PROMPT:
Work through the listing below and give again exactly the lines from the one with "Концерт студената виолине" to the one with "sectores con la", both ends included. All other lines and all pictures stay out.

─── PROVIDED DATA

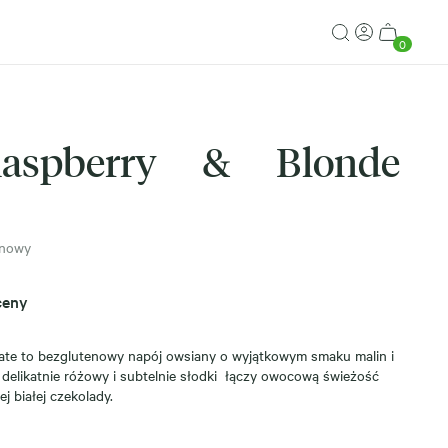
0
spberry & Blonde
enowy
ceny
e to bezglutenowy napój owsiany o wyjątkowym smaku malin i
delikatnie różowy i subtelnie słodki łączy owocową świeżość
j białej czekolady.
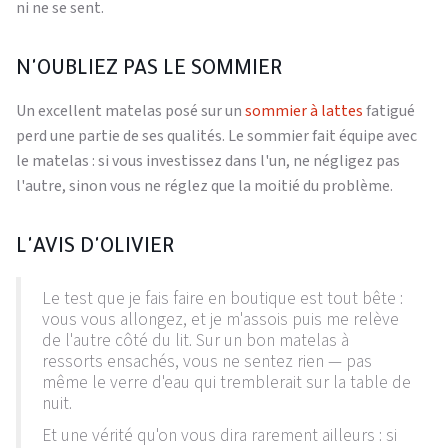
ni ne se sent.
N'OUBLIEZ PAS LE SOMMIER
Un excellent matelas posé sur un
sommier à lattes
fatigué
perd une partie de ses qualités. Le sommier fait équipe avec
le matelas : si vous investissez dans l'un, ne négligez pas
l'autre, sinon vous ne réglez que la moitié du problème.
L'AVIS D'OLIVIER
Le test que je fais faire en boutique est tout bête :
vous vous allongez, et je m'assois puis me relève
de l'autre côté du lit. Sur un bon matelas à
ressorts ensachés, vous ne sentez rien — pas
même le verre d'eau qui tremblerait sur la table de
nuit.
Et une vérité qu'on vous dira rarement ailleurs : si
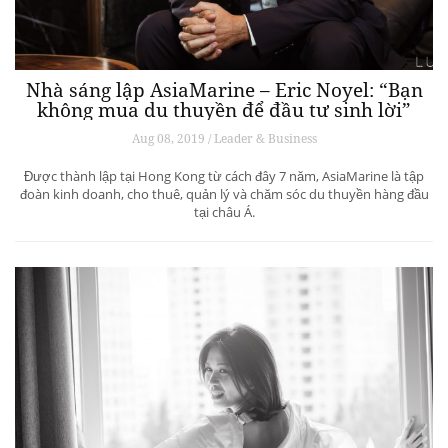
Nhà sáng lập AsiaMarine – Eric Noyel: “Bạn
không mua du thuyền để đầu tư sinh lời”
Aug 08, 2019 / Leader & Business
Được thành lập tại Hong Kong từ cách đây 7 năm, AsiaMarine là tập
đoàn kinh doanh, cho thuê, quản lý và chăm sóc du thuyền hàng đầu
tại châu Á.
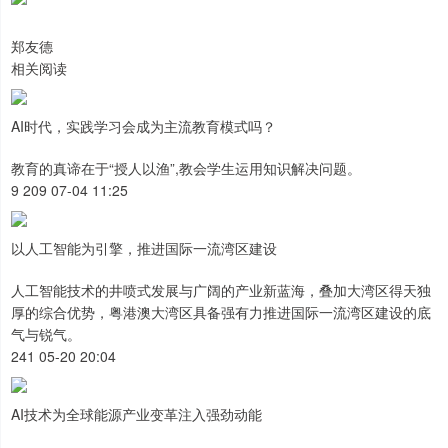
郑友德
相关阅读
AI时代，实践学习会成为主流教育模式吗？
教育的真谛在于“授人以渔”,教会学生运用知识解决问题。
9 209 07-04 11:25
以人工智能为引擎，推进国际一流湾区建设
人工智能技术的井喷式发展与广阔的产业新蓝海，叠加大湾区得天独
厚的综合优势，粤港澳大湾区具备强有力推进国际一流湾区建设的底
气与锐气。
241 05-20 20:04
AI技术为全球能源产业变革注入强劲动能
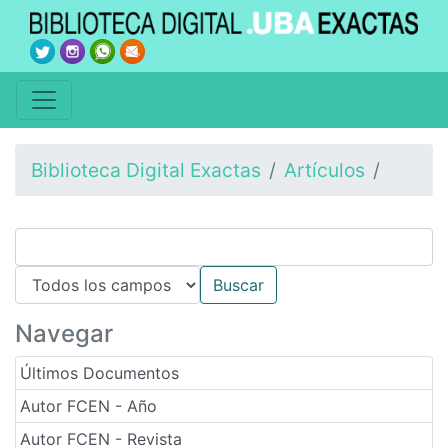
Biblioteca Digital Exactas
Artículos
Navegar
Últimos Documentos
Autor FCEN - Año
Autor FCEN - Revista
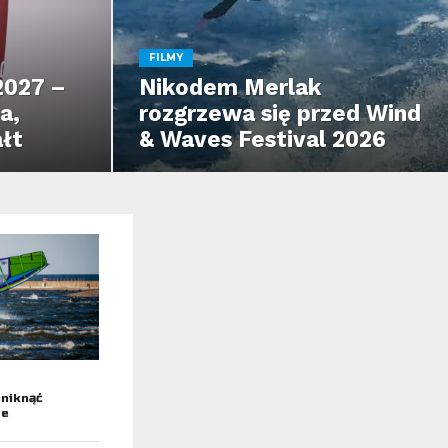
FILMY
2027 –
Nikodem Merlak
a,
rozgrzewa się przed Wind
łt
& Waves Festival 2026
Enter ad code here
uniknąć
ce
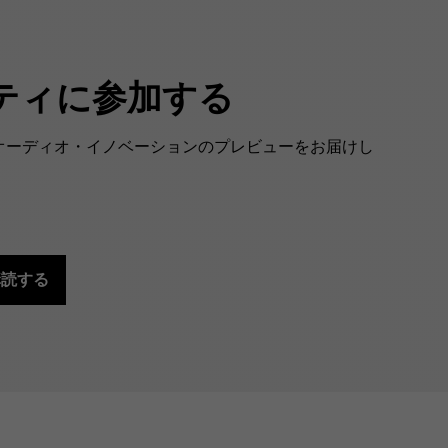
ティに参加する
最新オーディオ・イノベーションのプレビューをお届けし
購読する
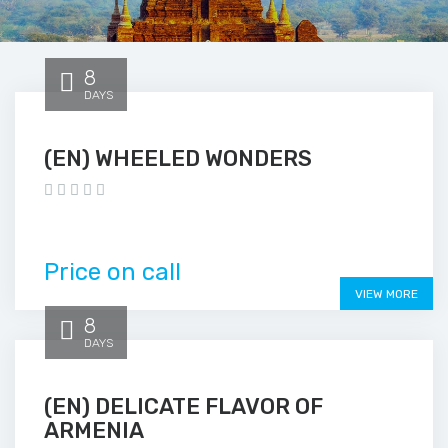
8
DAYS
(EN) WHEELED WONDERS
Price on call
VIEW MORE
8
DAYS
(EN) DELICATE FLAVOR OF
ARMENIA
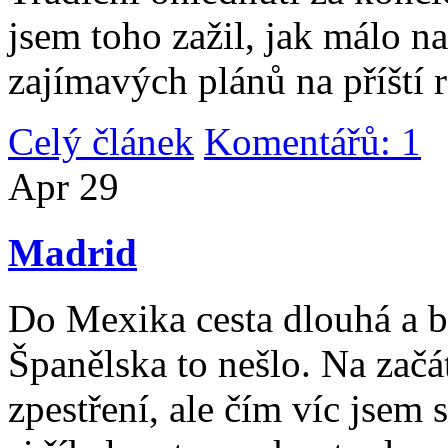
jsem toho zažil, jak málo n
zajímavých plánů na příští 
Celý článek
Komentářů: 1
|
Apr
29
Madrid
Do Mexika cesta dlouhá a b
Španělska to nešlo. Na začát
zpestření, ale čím víc jsem 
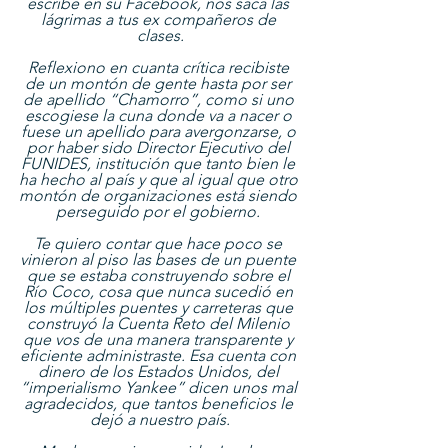
escribe en su Facebook, nos saca las 
lágrimas a tus ex compañeros de 
clases.
Reflexiono en cuanta crítica recibiste 
de un montón de gente hasta por ser 
de apellido “Chamorro”, como si uno 
escogiese la cuna donde va a nacer o 
fuese un apellido para avergonzarse, o 
por haber sido Director Ejecutivo del 
FUNIDES, institución que tanto bien le 
ha hecho al país y que al igual que otro 
montón de organizaciones está siendo 
perseguido por el gobierno. 
Te quiero contar que hace poco se 
vinieron al piso las bases de un puente 
que se estaba construyendo sobre el 
Río Coco, cosa que nunca sucedió en 
los múltiples puentes y carreteras que 
construyó la Cuenta Reto del Milenio 
que vos de una manera transparente y 
eficiente administraste. Esa cuenta con 
dinero de los Estados Unidos, del 
“imperialismo Yankee” dicen unos mal 
agradecidos, que tantos beneficios le 
dejó a nuestro país.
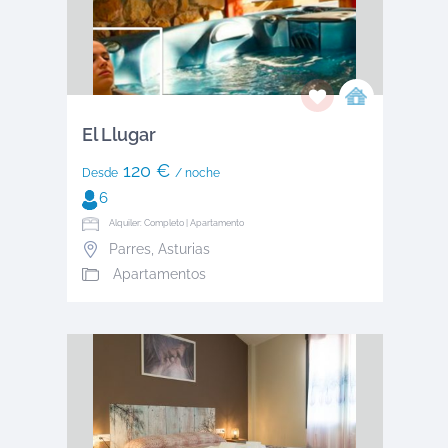
El Llugar
120 €
Desde
/ noche
6
Alquiler: Completo | Apartamento
Parres
,
Asturias
Apartamentos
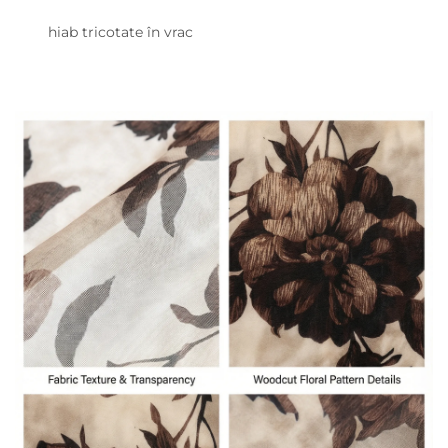
hiab tricotate în vrac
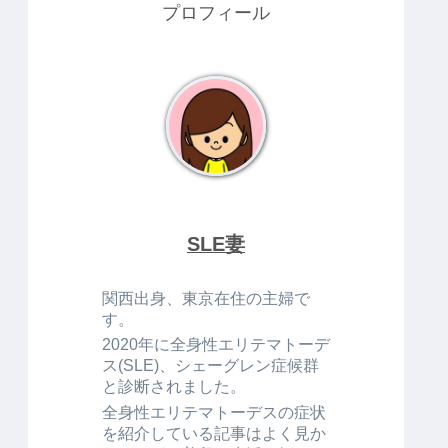
プロフィール
SLE妻
関西出身、東京在住の主婦で
す。
2020年に全身性エリテマトーデ
ス(SLE)、シェーグレン症候群
と診断されました。
全身性エリテマトーデスの症状
を紹介している記事はよく見か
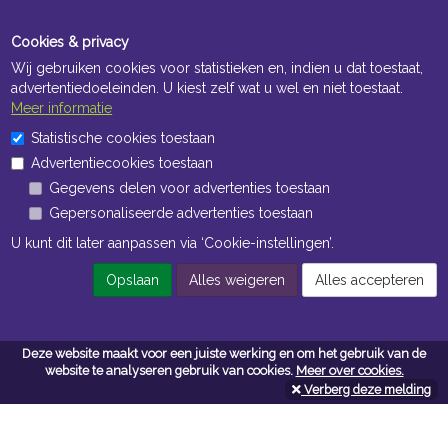
Cookies & privacy
Wij gebruiken cookies voor statistieken en, indien u dat toestaat,
advertentiedoeleinden. U kiest zelf wat u wel en niet toestaat.
Meer informatie
Statistische cookies toestaan
Openingstijden Kantoor
Advertentiecookies toestaan
ma t/m vr 8:30 uur tot 17:00 uur
Gegevens delen voor advertenties toestaan
Gepersonaliseerde advertenties toestaan
Openingstijden Magazijn
U kunt dit later aanpassen via ‘Cookie-instellingen’.
ma t/m vr 7:00 uur tot 16:30 uur
Opslaan
Alles weigeren
Alles accepteren
Navigatie
Deze website maakt voor een juiste werking en om het gebruik van de
website te analyseren gebruik van cookies.
Meer over cookies.
Algemene voorwaarden
Verberg deze melding
Privacy
Cookiebeleid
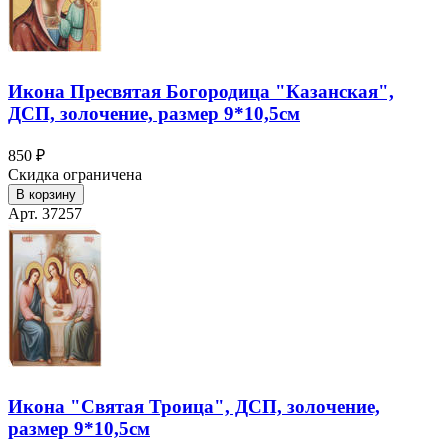
Икона Пресвятая Богородица "Казанская",
ДСП, золочение, размер 9*10,5см
850 ₽
Скидка ограничена
В корзину
Арт. 37257
Икона "Святая Троица", ДСП, золочение,
размер 9*10,5см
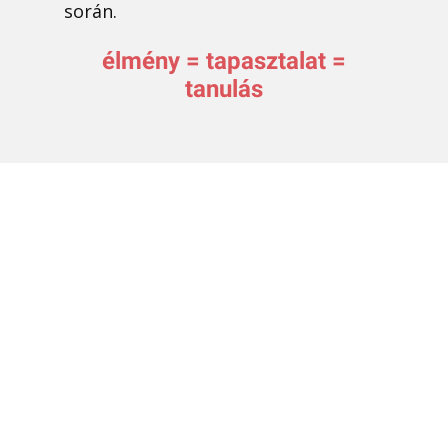
során.
élmény = tapasztalat =
tanulás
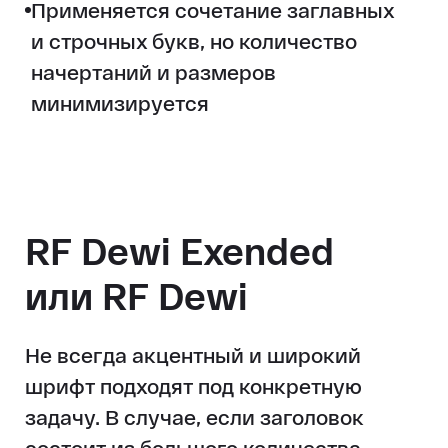
Применяется сочетание заглавных
и строчных букв, но количество
начертаний и размеров
минимизируется
RF Dewi Exended
или RF Dewi
Не всегда акцентный и широкий
шрифт подходят под конкретную
задачу. В случае, если заголовок
состоит из большого количества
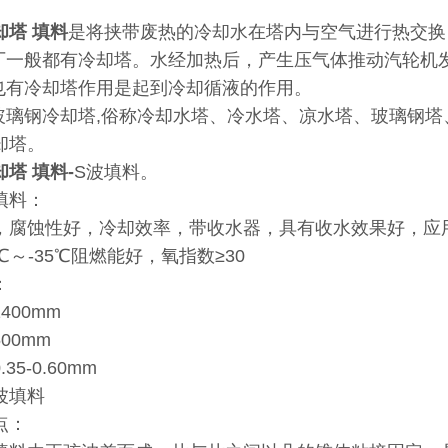
却塔 填料
是将挟带废热的冷却水在塔内与空气进行热交
电厂一般都有冷却塔。水经加热后，产生压气体推动汽轮机
调也有冷却塔作用是起到冷却循液的作用。
产玻璃钢冷却塔,俗称冷却水塔、冷水塔、凉水塔、玻璃钢塔、
却塔。
却塔 填料
-
S波填料。
填料：
，腐蚀性好，冷却效率，带收水器，具有收水效果好，应
℃～-35℃阻燃能好，氧指数≥30
：
400mm
500mm
5-0.60mm
波填料
点：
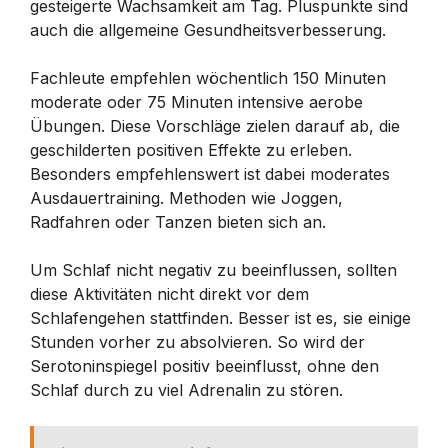
gesteigerte Wachsamkeit am Tag. Pluspunkte sind
auch die allgemeine Gesundheitsverbesserung.
Fachleute empfehlen wöchentlich 150 Minuten
moderate oder 75 Minuten intensive aerobe
Übungen. Diese Vorschläge zielen darauf ab, die
geschilderten positiven Effekte zu erleben.
Besonders empfehlenswert ist dabei moderates
Ausdauertraining. Methoden wie Joggen,
Radfahren oder Tanzen bieten sich an.
Um Schlaf nicht negativ zu beeinflussen, sollten
diese Aktivitäten nicht direkt vor dem
Schlafengehen stattfinden. Besser ist es, sie einige
Stunden vorher zu absolvieren. So wird der
Serotoninspiegel positiv beeinflusst, ohne den
Schlaf durch zu viel Adrenalin zu stören.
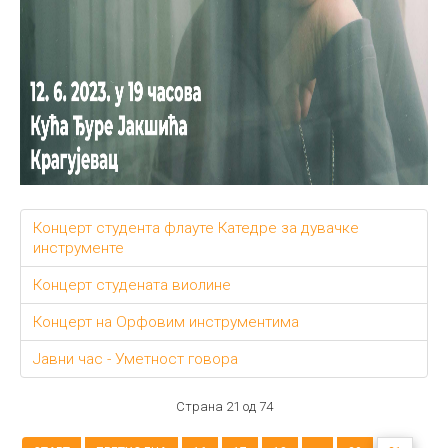
Концерт студента флауте Катедре за дувачке
инструменте
Концерт студената виолине
Концерт на Орфовим инструментима
Jавни час - Уметност говора
Страна 21 од 74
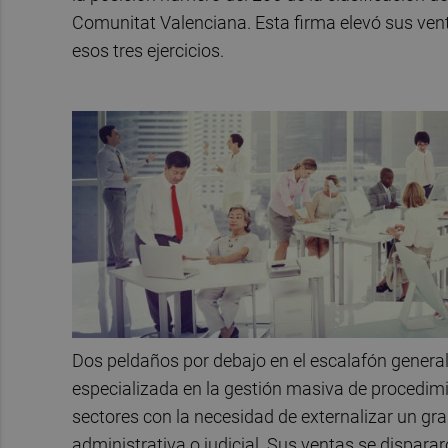
Comunitat Valenciana. Esta firma elevó sus vent
esos tres ejercicios.
Dos peldaños por debajo en el escalafón genera
especializada en la gestión masiva de procedim
sectores con la necesidad de externalizar un gr
administrativa o judicial. Sus ventas se dispara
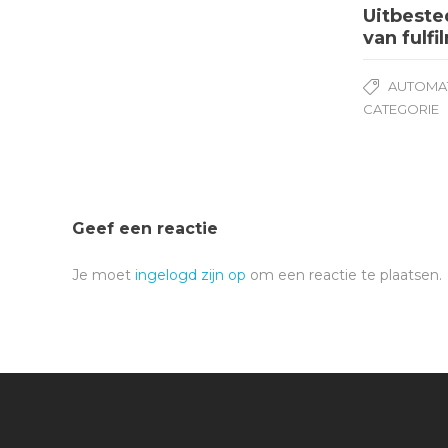
Uitbeste
van fulfi
AUTOMAT
CATEGORIE
Geef een reactie
Je moet
ingelogd zijn op
om een reactie te plaatsen.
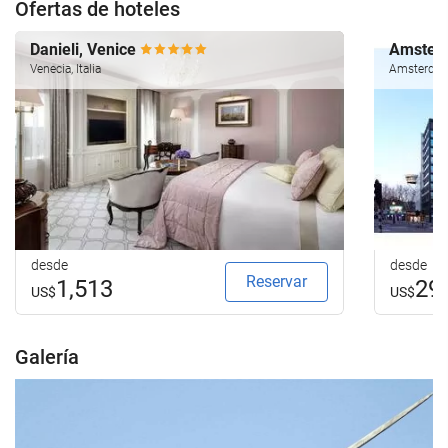
Ofertas de hoteles
Danieli, Venice
Amsterd
Venecia, Italia
Amsterdam
desde
desde
Reservar
1,513
29
US$
US$
Galería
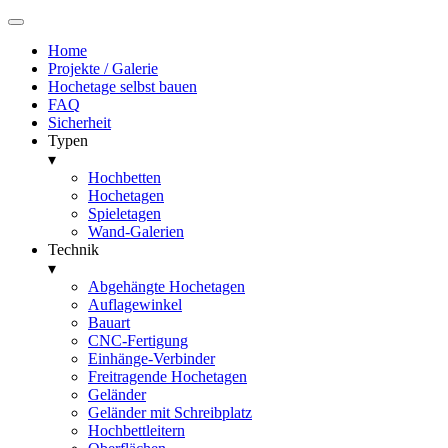
Home
Projekte / Galerie
Hochetage selbst bauen
FAQ
Sicherheit
Typen
▾
Hochbetten
Hochetagen
Spieletagen
Wand-Galerien
Technik
▾
Abgehängte Hochetagen
Auflagewinkel
Bauart
CNC-Fertigung
Einhänge-Verbinder
Freitragende Hochetagen
Geländer
Geländer mit Schreibplatz
Hochbettleitern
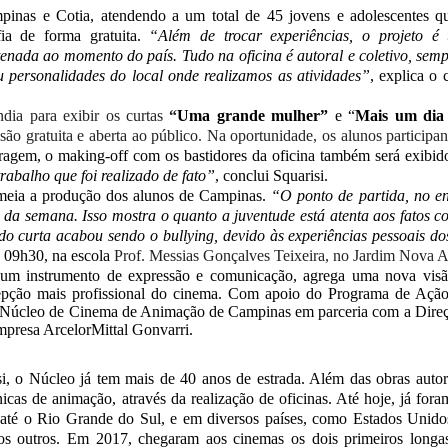
pinas e Cotia, atendendo a um total de 45 jovens e adolescentes 
ia de forma gratuita.
“Além de trocar experiências, o projeto é
enada ao momento do país. Tudo na oficina é autoral e coletivo, semp
ou personalidades do local onde realizamos as atividades”
, explica o 
ndia para exibir os curtas
“
Uma grande mulher”
e “
Mais um dia
são gratuita e aberta ao público. Na oportunidade, os alunos particip
agem, o making-off com os bastidores da oficina também será exibid
trabalho que foi realizado de fato”
, conclui Squarisi.
eia a produção dos alunos de Campinas.
“O ponto de partida, no ent
 da semana. Isso mostra o quanto a juventude está atenta aos fatos co
o curta acabou sendo o bullying, devido às experiências pessoais do
s 09h30, na escola
Prof. Messias Gonçalves Teixeira, no
Jardim Nova A
 um instrumento de expressão e comunicação, agrega uma nova visã
epção mais profissional do cinema.
Com apoio do Programa de Ação 
Núcleo de Cinema de Animação de Campinas em parceria com a Direç
mpresa ArcelorMittal Gonvarri.
i, o Núcleo já tem mais de 40 anos de estrada. Além das obras autor
nicas de animação, através da realização de oficinas. Até hoje, já fora
 até o Rio Grande do Sul, e em diversos países, como Estados Unidos
os outros. Em 2017, chegaram aos cinemas os dois primeiros longa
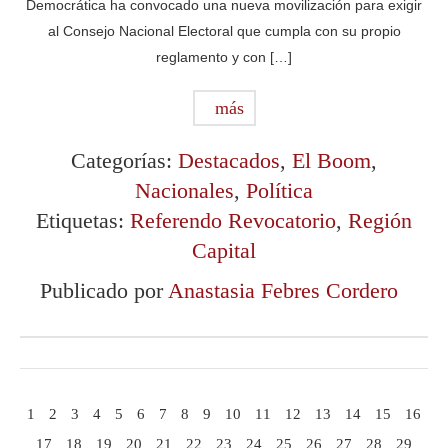
Democrática ha convocado una nueva movilización para exigir
al Consejo Nacional Electoral que cumpla con su propio
reglamento y con […]
más
Categorías:
Destacados
,
El Boom
,
Nacionales
,
Política
Etiquetas:
Referendo Revocatorio
,
Región
Capital
Publicado por
Anastasia Febres Cordero
1
2
3
4
5
6
7
8
9
10
11
12
13
14
15
16
17
18
19
20
21
22
23
24
25
26
27
28
29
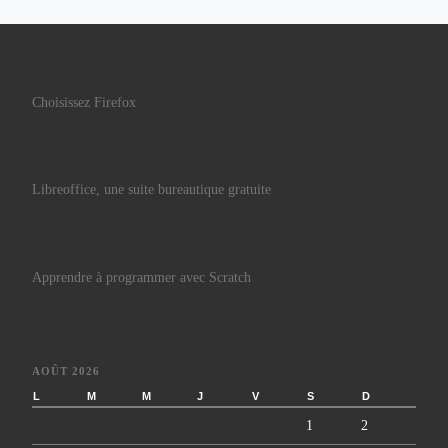
Choisissez Firefox
Libreoffice, une suite bureautique gratuite
Apprendre à programmer avec Scratch
AOÛT 2026
L
M
M
J
V
S
D
1
2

──────

SOLUTION BELOW:
Концерт студената виолине
Концерт на Орфовим инструментима
Jавни час - Уметност говора
Страна 21 од 74
Comunitat Valenciana. Esta firma elevó sus vent
esos tres ejercicios.
Dos peldaños por debajo en el escalafón genera
especializada en la gestión masiva de procedim
sectores con la necesidad de externalizar un gr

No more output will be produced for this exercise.